Corel shelves Java bid with sale to GraphOn
Software Supplier to receive $3.9 billion injection for parting with jBridge technology.
Corel has finally pulled out of its doomed Java development bid by selling its jBridge technology to GraphOn in return for a 25 per cent stake, valued at $3.9 billion.
The Canadian software supplier jumped onto the Java bandwagon after it announced its Corel Office for Java productivity suite in 1996, but although the package was scheduled to ship in mid-1997, it never moved beyond beta testing because of performance problems.
jBridge was developed so the firm would not have to rewrite its core WordPerfect Suite in Java. The technology enables any operating system with an integrated Java Virtual Machine to access Windows applications running on a Windows NT server. Although the product is still at least six months from shipment, it already has a licensee, Sybase, which plans to use the technology to run PowerBuilder applications remotely.
Michael Cowpland, president and chief executive of Corel, said the company was pinning its hopes on Linux OS, instead of Java.
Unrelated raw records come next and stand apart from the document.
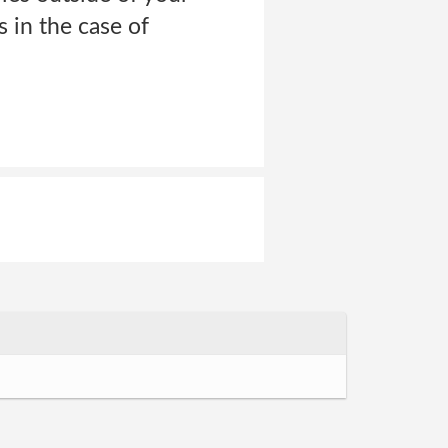
 in the case of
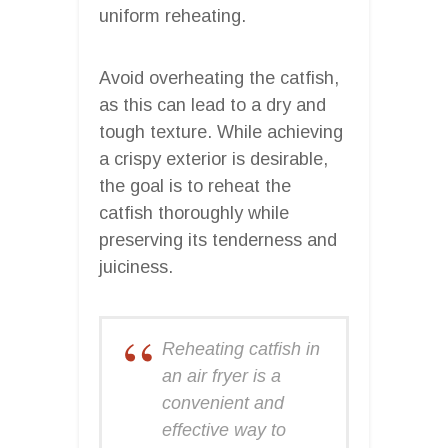
uniform reheating.
Avoid overheating the catfish,
as this can lead to a dry and
tough texture. While achieving
a crispy exterior is desirable,
the goal is to reheat the
catfish thoroughly while
preserving its tenderness and
juiciness.
Reheating catfish in
an air fryer is a
convenient and
effective way to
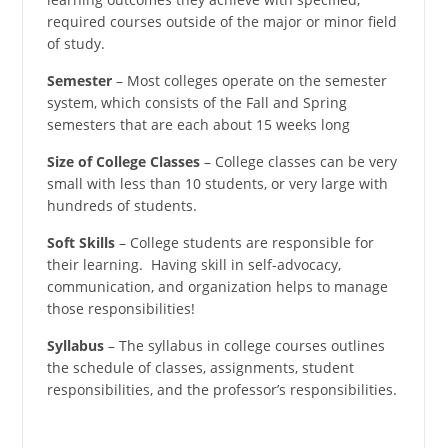
required courses outside of the major or minor field
of study.
Semester
– Most colleges operate on the semester
system, which consists of the Fall and Spring
semesters that are each about 15 weeks long
Size of College Classes
– College classes can be very
small with less than 10 students, or very large with
hundreds of students.
Soft Skills
– College students are responsible for
their learning. Having skill in self-advocacy,
communication, and organization helps to manage
those responsibilities!
Syllabus
– The syllabus in college courses outlines
the schedule of classes, assignments, student
responsibilities, and the professor’s responsibilities.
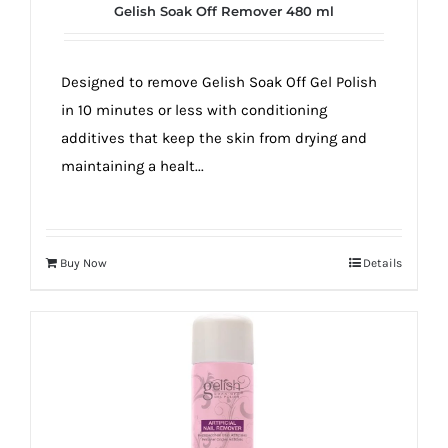
Gelish Soak Off Remover 480 ml
Designed to remove Gelish Soak Off Gel Polish
in 10 minutes or less with conditioning
additives that keep the skin from drying and
maintaining a healt...
Buy Now
Details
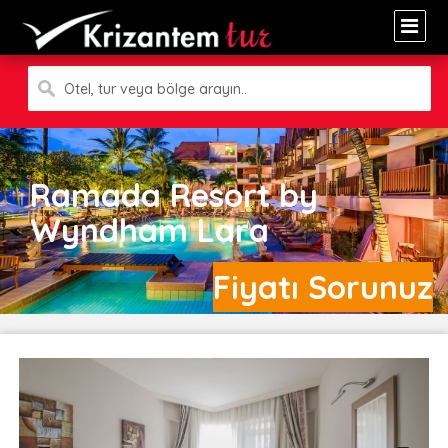
Otel, tur veya bölge arayın..
Ramada Resort by
Wyndham Lara
Fiyatı Sorunuz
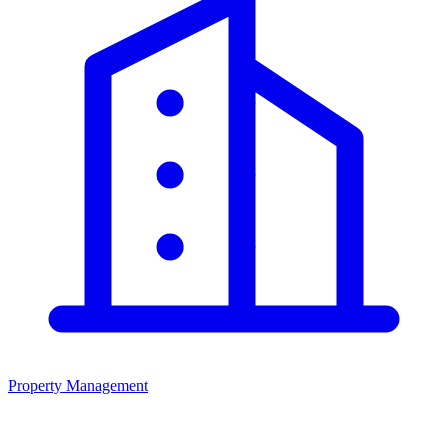
Property Management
GraphOn will integrate jBridge with its own Go line of Unix thin client products, which are based on a proprietary, high-speed version of the X protocol. The developer's Go-Joe product already enables Java clients to access Unix and Linux applications, but jBridge will add Windows support, opening up a potentially much larger market.
Walt Keller, president and chief executive of GraphOn, said: 'We can connect any client platform to any server over any connection.'
But the firm faces an uphill struggle launching jBridge into the market because it will compete with the Terminal Server Edition of Microsoft's Windows NT Server.